◆ **Task goal**
Once you find the line with "eines Themas bearbeitest, f" in the data below, transcribe exactly each line from there to the line with "Kontaktformular", inclusive, and nothing else. Drop the pictures.

◆ **Information shown**

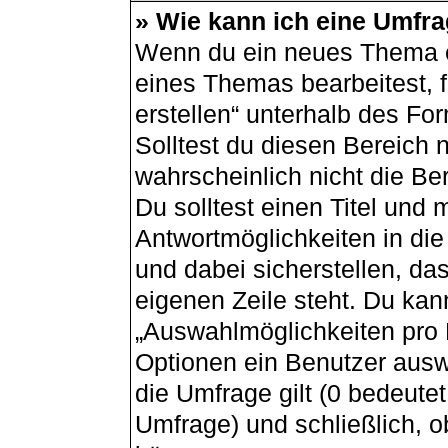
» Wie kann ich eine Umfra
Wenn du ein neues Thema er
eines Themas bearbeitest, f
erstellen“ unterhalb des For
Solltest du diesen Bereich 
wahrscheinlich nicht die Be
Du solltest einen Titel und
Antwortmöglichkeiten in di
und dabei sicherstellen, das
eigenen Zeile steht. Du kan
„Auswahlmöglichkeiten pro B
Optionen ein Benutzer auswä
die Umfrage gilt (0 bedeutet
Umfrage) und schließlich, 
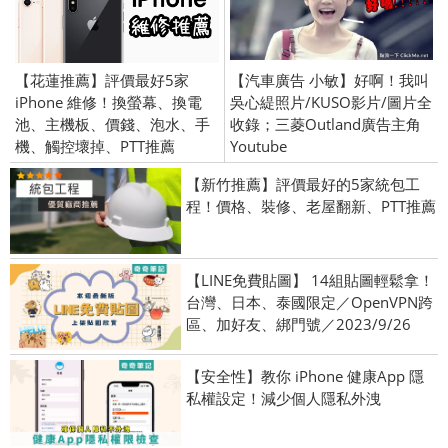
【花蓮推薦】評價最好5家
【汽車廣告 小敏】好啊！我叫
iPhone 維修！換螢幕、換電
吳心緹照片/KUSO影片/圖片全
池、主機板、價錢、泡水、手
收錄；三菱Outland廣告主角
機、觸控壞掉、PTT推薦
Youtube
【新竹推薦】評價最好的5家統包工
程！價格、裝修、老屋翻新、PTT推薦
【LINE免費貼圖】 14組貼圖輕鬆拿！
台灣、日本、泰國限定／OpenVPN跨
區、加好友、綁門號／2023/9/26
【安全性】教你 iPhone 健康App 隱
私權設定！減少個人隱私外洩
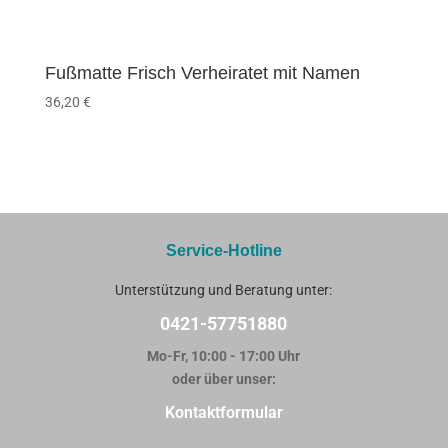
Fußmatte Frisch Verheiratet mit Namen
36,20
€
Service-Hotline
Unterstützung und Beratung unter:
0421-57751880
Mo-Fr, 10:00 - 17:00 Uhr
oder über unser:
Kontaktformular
==
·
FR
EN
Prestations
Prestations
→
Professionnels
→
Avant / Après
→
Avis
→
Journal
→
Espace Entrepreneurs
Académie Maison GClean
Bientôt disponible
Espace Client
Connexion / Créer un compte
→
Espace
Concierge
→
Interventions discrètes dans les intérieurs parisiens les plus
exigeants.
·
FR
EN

◆ **Written response**
eines Themas bearbeitest, f
erstellen“ unterhalb des For
Solltest du diesen Bereich 
wahrscheinlich nicht die Be
Du solltest einen Titel und
Antwortmöglichkeiten in di
und dabei sicherstellen, das
eigenen Zeile steht. Du kan
„Auswahlmöglichkeiten pro B
Optionen ein Benutzer auswä
die Umfrage gilt (0 bedeutet
Umfrage) und schließlich, 
【花蓮推薦】評價最好5家
【汽車廣告 小敏】好啊！我叫
iPhone 維修！換螢幕、換電
吳心緹照片/KUSO影片/圖片全
池、主機板、價錢、泡水、手
收錄；三菱Outland廣告主角
機、觸控壞掉、PTT推薦
Youtube
【新竹推薦】評價最好的5家統包工
程！價格、裝修、老屋翻新、PTT推薦
【LINE免費貼圖】 14組貼圖輕鬆拿！
台灣、日本、泰國限定／OpenVPN跨
區、加好友、綁門號／2023/9/26
【安全性】教你 iPhone 健康App 隱
私權設定！減少個人隱私外洩
Fußmatte Frisch Verheiratet mit Namen
36,20
€
Service-Hotline
Unterstützung und Beratung unter:
0421-57751880
Mo-Fr, 10:00 - 17:00 Uhr
oder über unser:
Kontaktformular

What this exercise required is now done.